Though it's often difficult to know which apps are selling location data and which are not, careful readings of app privacy policies in some cases offer a clue. One of the developers X-Mode has partnered with is Kelly Technology, which has 16 mobile apps, including fitness apps like HIT Log, weather apps such as Earth++ and WeatherMatch, and a space exploration app called NASA Now. Kelly Technology did not respond to requests for comment.

Many of the companies that buy location data from X-Mode share data, in turn, with their own partner and client lists, meaning that sharing data with X-Mode can be the first step in the spread of that data to an untold number of other companies.

One of X-Mode's partners, German company AdSquare, which claims a data bank of 450 million user profiles from over 120 data providers, lists 45 partners it could share data with in 11 countries. One of those partners, Criteo, shares data with 99 partners and is under investigation by the French privacy regulator CNIL. Criteo said it was cooperating and had done nothing wrong.

Other dating apps, including Scruff's chief competitor, have come under fire for sharing users' data. A Jan. 14 report by European privacy researchers Wolfie Christl and Zach Edwards said Grindr shared detailed user data, including IP addresses, GPS locations, ages and genders, with many third-party ad companies, mostly via Twitter's ad tech subsidiary MoPub. The same study found that dating app OkCupid "shared highly personal data about sexuality, drug use, political views, and more with the analytics company Braze."

'That's our data'

These were the ripples, which seemed out of an app developers' control, that concerned Silverberg. "We took a look at all our partners, down the stack," he said, "and it became clear that if we continued to integrate with these ad networks, we would need to ask our customers to consent to sharing their data with all sorts of companies whose practices we knew nothing about."

Determined to work outside the third-party advertising and data broker networks, Silverberg built an in-house ad team in 2018. He hired designers who built a custom ad platform for Scruff based on React Native, a platform developed by Facebook.

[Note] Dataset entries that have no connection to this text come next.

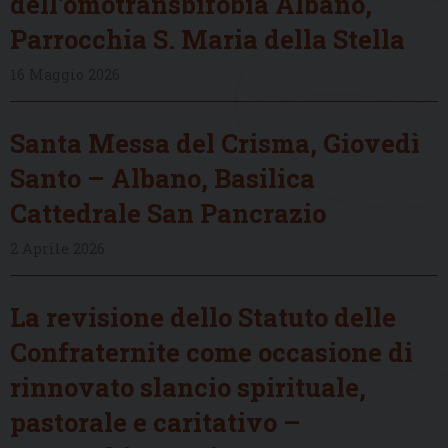
dell’omotransbifobia Albano,
Parrocchia S. Maria della Stella
16 Maggio 2026
Santa Messa del Crisma, Giovedì
Santo – Albano, Basilica
Cattedrale San Pancrazio
2 Aprile 2026
La revisione dello Statuto delle
Confraternite come occasione di
rinnovato slancio spirituale,
pastorale e caritativo –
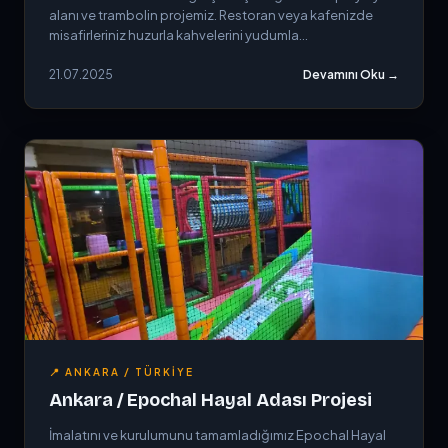
alanı ve trambolin projemiz. Restoran veya kafenizde
misafirleriniz huzurla kahvelerini yudumla...
21.07.2025
Devamını Oku →
📍 ANKARA / TÜRKIYE
Ankara / Epochal Hayal Adası Projesi
İmalatını ve kurulumunu tamamladığımız Epochal Hayal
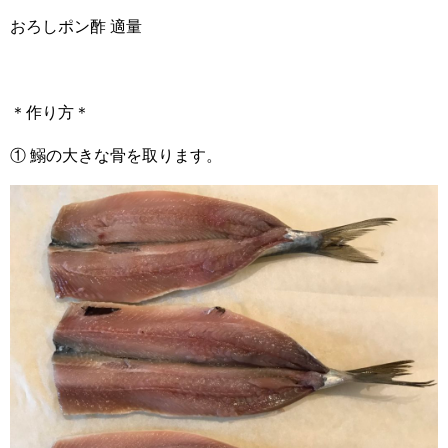
おろしポン酢 適量
＊作り方＊
① 鰯の大きな骨を取ります。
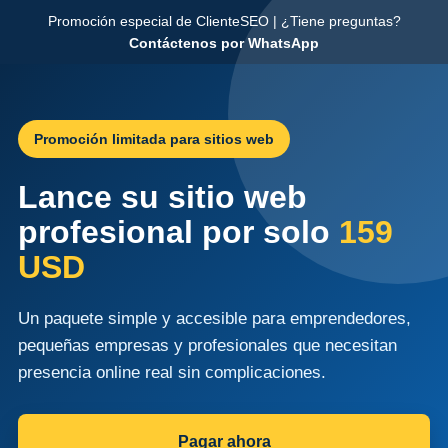
Promoción especial de ClienteSEO | ¿Tiene preguntas?
Contáctenos por WhatsApp
Promoción limitada para sitios web
Lance su sitio web
profesional por solo
159
USD
Un paquete simple y accesible para emprendedores,
pequeñas empresas y profesionales que necesitan
presencia online real sin complicaciones.
Pagar ahora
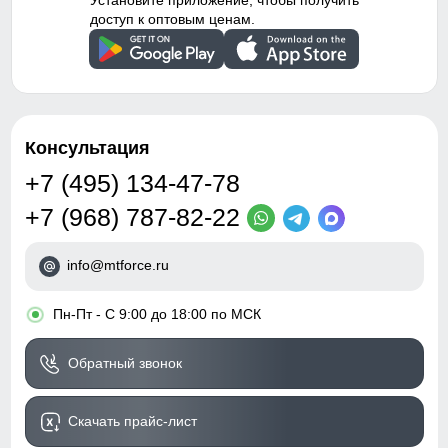
Установите приложение, чтобы получить
доступ к оптовым ценам.
Консультация
+7 (495) 134-47-78
+7 (968) 787-82-22
info@mtforce.ru
•
Пн-Пт - С 9:00 до 18:00 по МСК
Обратный звонок
Скачать прайс-лист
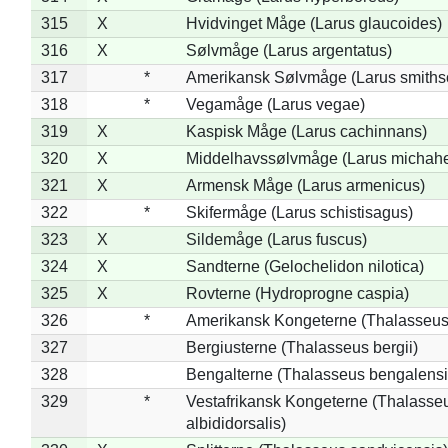
315
X
Hvidvinget Måge (Larus glaucoides)
316
X
Sølvmåge (Larus argentatus)
317
*
Amerikansk Sølvmåge (Larus smiths
318
*
Vegamåge (Larus vegae)
319
X
Kaspisk Måge (Larus cachinnans)
320
X
Middelhavssølvmåge (Larus michahel
321
X
Armensk Måge (Larus armenicus)
322
*
Skifermåge (Larus schistisagus)
323
X
Sildemåge (Larus fuscus)
324
X
Sandterne (Gelochelidon nilotica)
325
X
Rovterne (Hydroprogne caspia)
326
*
Amerikansk Kongeterne (Thalasseu
327
Bergiusterne (Thalasseus bergii)
328
Bengalterne (Thalasseus bengalensi
329
*
Vestafrikansk Kongeterne (Thalasse
albididorsalis)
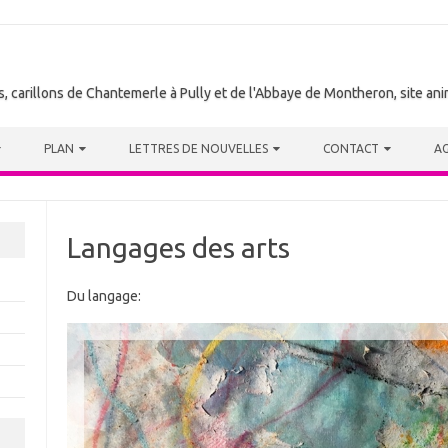
tes, carillons de Chantemerle à Pully et de l'Abbaye de Montheron, site a
PLAN
LETTRES DE NOUVELLES
CONTACT
A
Langages des arts
Du langage:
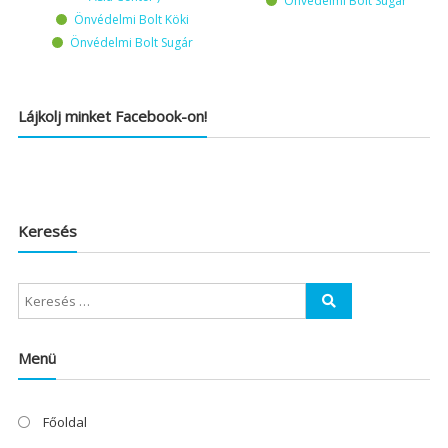
Önvédelmi Bolt Sugár
Önvédelmi Bolt Köki
Önvédelmi Bolt Sugár
Lájkolj minket Facebook-on!
Keresés
Menü
Főoldal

He hired a sales team that pitched directly to brands. They found takers who appreciated the approach, he said, and the app now has more than 50 advertisers.

But forgoing partnerships with data brokers brought challenges, such as the loss of potentially useful analytics. The alternative is to pay for those same services, but that can be expensive. Scruff users generate roughly a billion "events" per day: clicks, taps, scrolls, messages and everything else. That equates to about 500 GB of data, requiring a massive storage and a powerful processing capability to translate that data into something usable. One company quoted Silverberg a price of $30,000 a month.

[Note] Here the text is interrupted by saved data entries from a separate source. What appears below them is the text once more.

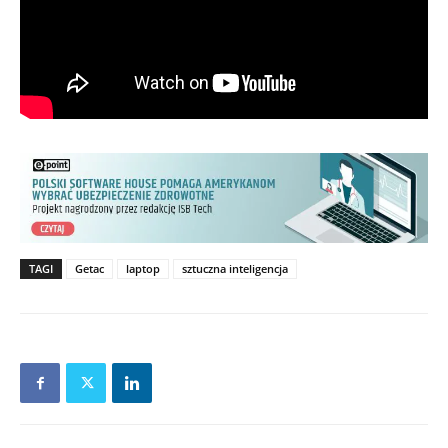
TAGI
Getac
laptop
sztuczna inteligencja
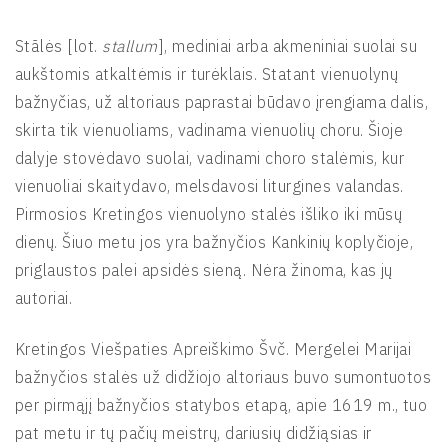
Stãlės [lot.
stallum
], mediniai arba akmeniniai suolai su
aukštomis atkaltėmis ir turėklais. Statant vienuolynų
bažnyčias, už altoriaus paprastai būdavo įrengiama dalis,
skirta tik vienuoliams, vadinama vienuolių choru. Šioje
dalyje stovėdavo suolai, vadinami choro stalėmis, kur
vienuoliai skaitydavo, melsdavosi liturgines valandas.
Pirmosios Kretingos vienuolyno stalės išliko iki mūsų
dienų. Šiuo metu jos yra bažnyčios Kankinių koplyčioje,
priglaustos palei apsidės sieną. Nėra žinoma, kas jų
autoriai.
Kretingos Viešpaties Apreiškimo Švč. Mergelei Marijai
bažnyčios stalės už didžiojo altoriaus buvo sumontuotos
per pirmąjį bažnyčios statybos etapą, apie 1619 m., tuo
pat metu ir tų pačių meistrų, dariusių didžiąsias ir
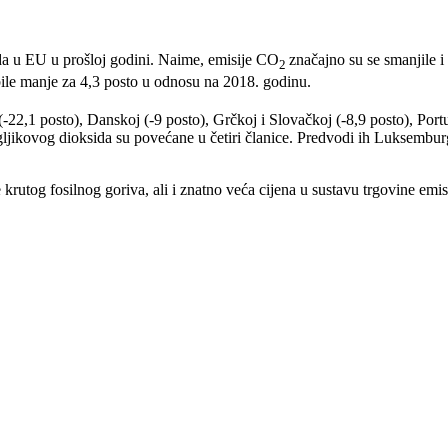
ida u EU u prošloj godini. Naime, emisije CO
značajno su se smanjile i 
2
 bile manje za 4,3 posto u odnosu na 2018. godinu.
 (-22,1 posto), Danskoj (-9 posto), Grčkoj i Slovačkoj (-8,9 posto), Port
 ugljikovog dioksida su povećane u četiri članice. Predvodi ih Luksemburg
 krutog fosilnog goriva, ali i znatno veća cijena u sustavu trgovine e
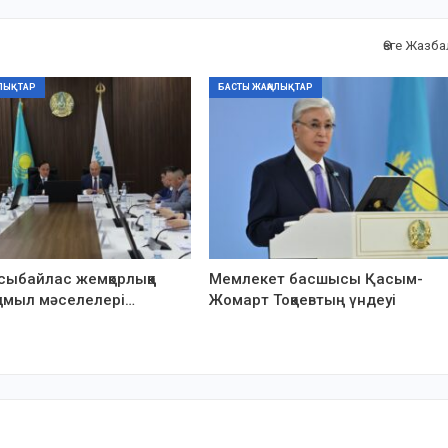
Өзге Жазб
ЛЫҚТАР
БАСТЫ ЖАҢАЛЫҚТАР
 сыбайлас жемқорлыққа
Мемлекет басшысы Қасым-
-қимыл мәселелері…
Жомарт Тоқаевтың үндеуі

So just as he did with ads, Silverberg set out to create an in-house analytics operation. "We wrote our own code to collect the data," he said. "But that wasn't the hard part. The hard part was ingesting and analyzing the data." He turned to Amazon Web Services for storage of the data and the company's Kinesis platform to interrogate it.

Get in touch with us: Share information securely with Protocol via encrypted Signal or WhatsApp message, at 415-214-4715 or through our anonymous SecureDrop.

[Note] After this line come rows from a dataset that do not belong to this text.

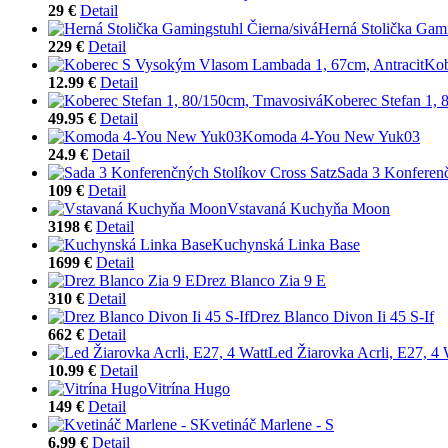
29 €
Detail
Herná Stolička Gami
229 €
Detail
Kob
12.99 €
Detail
Koberec Stefan 1,
49.95 €
Detail
Komoda 4-You New Yuk03
24.9 €
Detail
Sada 3 Konferenč
109 €
Detail
Vstavaná Kuchyňa Moon
3198 €
Detail
Kuchynská Linka Base
1699 €
Detail
Drez Blanco Zia 9 E
310 €
Detail
Drez Blanco Divon Ii 45 S-If
662 €
Detail
Led Žiarovka Acrli, E27, 4 
10.99 €
Detail
Vitrína Hugo
149 €
Detail
Kvetináč Marlene - S
6.99 €
Detail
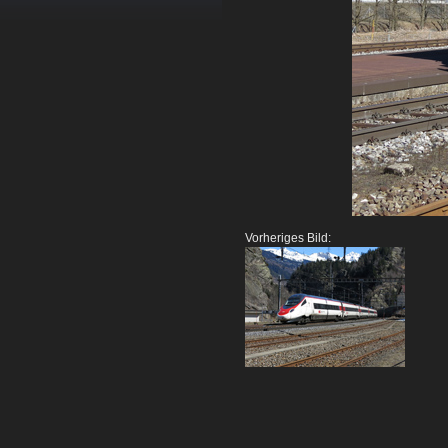
Vorheriges Bild:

Silverberg said he saved money as a result, while enabling Scruff's data engineers to work with the app's raw data in more powerful and customizable ways, yielding insights into how customers use the app. Had he not taken control, he said, the privacy issues would have persisted.

"Every day you have to hand over to them a complete copy of all your user data, profile updates, time stamps, usage data," he said. "And then they're taking that data, repackaging it and reselling it. That's our data. Not yours."